While ConocoPhillips is a perennial SmartMoney favorite -- we've recommended it twice in the past 18 months -- investors always seem to find plenty of short-term reasons to dislike the stock. (The shares are up, though only marginally since we picked them each time.) Investors worry falling commodity prices will make Conoco's profits evaporate. And if it's not prices that are troubling, then it's the company's declining proven oil reserves. And if it's not the declining reserves, it's that Conoco's most promising future reserves are coming from politically dodgy places such as Venezuela and Russia. But investors are letting short-term worries overshadow a bargain price for a company that mints money. Whether oil rounds up to $100 a barrel or dips down to $40, Conoco, the nation's third-largest integrated energy firm, will make money because it currently produces the equivalent of 2 million barrels of oil and can refine another 2.7 million barrels daily.
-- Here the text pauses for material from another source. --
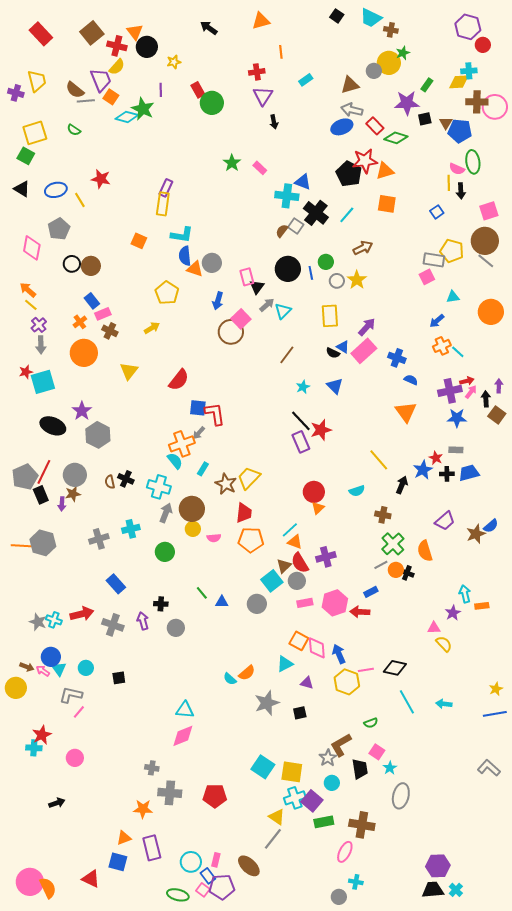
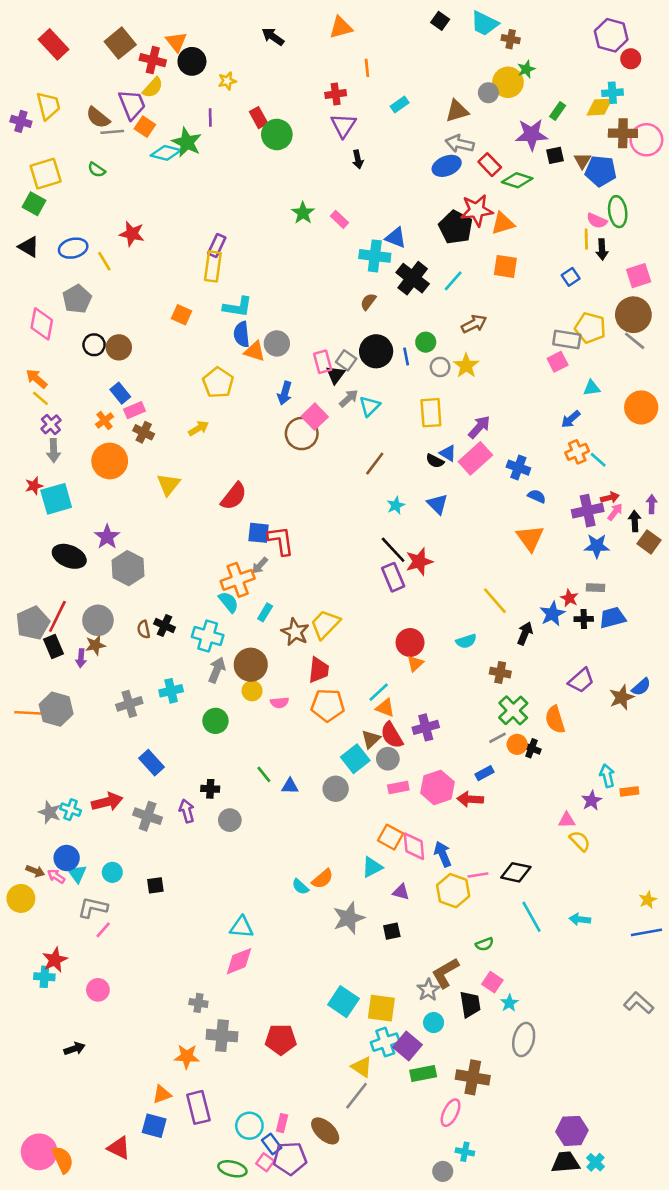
gray square: (296, 226) -> (346, 360), moved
And even if oil did fall to $40 a barrel and natural gas to $4 per million cubic feet (they are now $58 and $7, respectively), Conoco would make nearly $12 billion in profit this year, says Oppenheimer oil analyst Fadel Gheit. In that unlikely scenario, Conoco would have a P/E of 9.

Granted, because of lower gas and oil prices, Conoco's earnings likely will not match 2006's record profit of $16.2 billion, or $9.84 a share. But analysts still think Conoco will make more than $14.3 billion, or $8.69 a share, in 2007. And expect the company to be a buyer of its own shares. It bought back $925 million worth in 2006 and recently announced that it would buy back $4 billion more. "It's a diversified business, it's very cheap, and it's a company that makes a lot of sense to us," says Spika. We agree.